Overview and Purpose

UsdSkel provides an encoding of simple skeletons and blend shapes, with the goal of interchanging basic skeletons and skinned models, both for game studios as well for the performant, scalable interchange of large-scale crowds. This encoding supports both interchanging skinnable rigs, as well as the interchange of skeletal control rigs on their own.

Motivation & Trade-Offs

UsdSkel was designed with the goal in mind of both being able to represent small numbers of characters, while also being efficient enough to be able to scale up to encoding crowds, consisting of hundreds of thousands of agents.

Towards this end, some expressibility trade-offs have been made in the name of scalability:

In order to enable UsdSkel to efficiently encode very large numbers of characters, joint animations are stored using a compact, vectorized encoding on each Skeleton. This avoids both excess prim and property bloat, while also greatly improving both read and write performance. Although these factors are negligible on a small number of characters, this provides substantial performance improvements when interchanging large numbers of characters.

As a consequence of this, although UsdSkel allows a sparse skeletal animation to be defined, sparse layering of joint transforms is not supported. Sparse animation-layering capabilities may eventually be introduced as part of an encoding of animation blending.
UsdSkel leverages scene graph instancing to describe rest state instancing, by which the rest state of characters may be shared across multiple instances of a character, each of which has been assigned a unique animation – without deinstancing. This is a critical encoding feature for dealing with large numbers of characters. For the sake of enabling this feature, the encoding of a skeleton has been broken into two parts: The Skeleton itself, and an Animation associated with that skeleton.

What UsdSkel Is Not

UsdSkel does not signal an intent to provide general rigging and execution behaviors as core USD features. We strongly believe that such features are beyond the scope of USD's core concerns.

Terminology

Before discussing any concepts in detail, it's important to establish some common terminology:

Skeleton:

An encoding of an animated joint hierarchy. A Skeleton may additional hold other properties that affect deformations, such as weights for a set of blend shapes.
Skeleton Topology:

The topology is the description of the parent<->child relationships of all joints in a joint hierarchy.
Skel Animation:

An encoding of animation for a Skeleton's joints and blendshapes.
Binding:

An encoding of the binding of a Skeleton to a geometry hierarchy, describing which geometric primitves the Skeleton deforms (if any), and how.
Joint Influences:

The set of joint weights and indices used by skinning algorithms to describe how each point is influenced by the change in joint transformations.

What Can Be Skinned?

UsdSkel makes an attempt at encoding skinning information in a way that generalizes to many types of prims, rather than targeting a strict subset of known types.
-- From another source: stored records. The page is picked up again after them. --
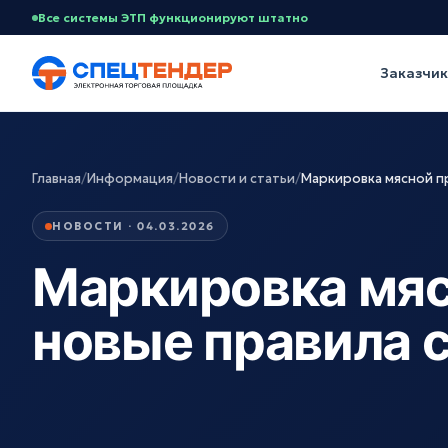
Все системы ЭТП функционируют штатно
Заказчи
Главная
/
Информация
/
Новости и статьи
/
Маркировка мясной пр
НОВОСТИ · 04.03.2026
Маркировка мяс
новые правила с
As a general rule, if a primitive's type inherits from UsdGeomBoundable, and if that primitive is not itself a UsdSkelSkeleton, then that primitive is considered by UsdSkel to be a valid candidate for skinning. The utility method UsdSkelIsSkinnablePrim can be used to test this rule.

When clients iterate over the set of skinnable primitives – for example, when traversing the skinning targets of a UsdSkelBinding – it is the client's responsibility to check prim types to determine whether or not they know how to skin each candidate primitive.

Transforms and Transform Spaces

There are a few special transform spaces and transforms that will frequently be referenced:

Joint-Local Space:

The local transform space of each joint.
Skeleton Space:

The object space of a Skeleton. This space does not contain the transformation that positions the root of the Skeleton in the world, and therefore serves as the canonical space in which to apply joint animations.

A Skeleton is transformed into world space using the world space transform of the Skeleton primitive.
Geom Bind Transform:

The transform that positions a skinned primitive in its binding state in world space.
Skinning Transform:

The transform that describes a joint's change in transformation from its world space bind pose, to its animated, skeleton space pose.

I.e., inv(jointWorldSpaceBindTransform)*jointSkelSpaceTransform.

For the sake of planned animation blending capabilities, UsdSkel stores all joint transforms in Joint Local Space.

To clarify the description of these spaces, a Skeleton Space joint transform is computed from a Joint Local transform as follows:

jointSkelSpaceTransform = jointLocalSpaceTransform * parentJointSkelSpaceTransform

Where the parentJointSkelSpaceTransform is an identity matrix for root joints, or jointSkelSpaceTransform of the parent joint otherwise.

The World Space transform of a joint is computed as:

jointWorldSpaceTransform = jointLocalSpaceTransform *

parentJointSkelSpaceTransform * skelLocalToWorldTransform

Where skelLocalToWorldTransform is the world space transform of the Skeleton primtiive.

Skinning a Point (Linear Blend Skinning)

Using the terminology established above, in linear blend skinning, the Skeleton Space position of a skinned point is computed as:

skelSpacePoint = geomBindTransform.Transform(localSpacePoint)
p = (0,0,0)
for jointIndex,jointWeight in jointInfluencesForPoint:
    p += skinningTransforms[jointIndex].Transform(skelSpacePoint)*jointWeight

Where localSpacePoint is a point of a skinned primitive, given in the local space of that primitive.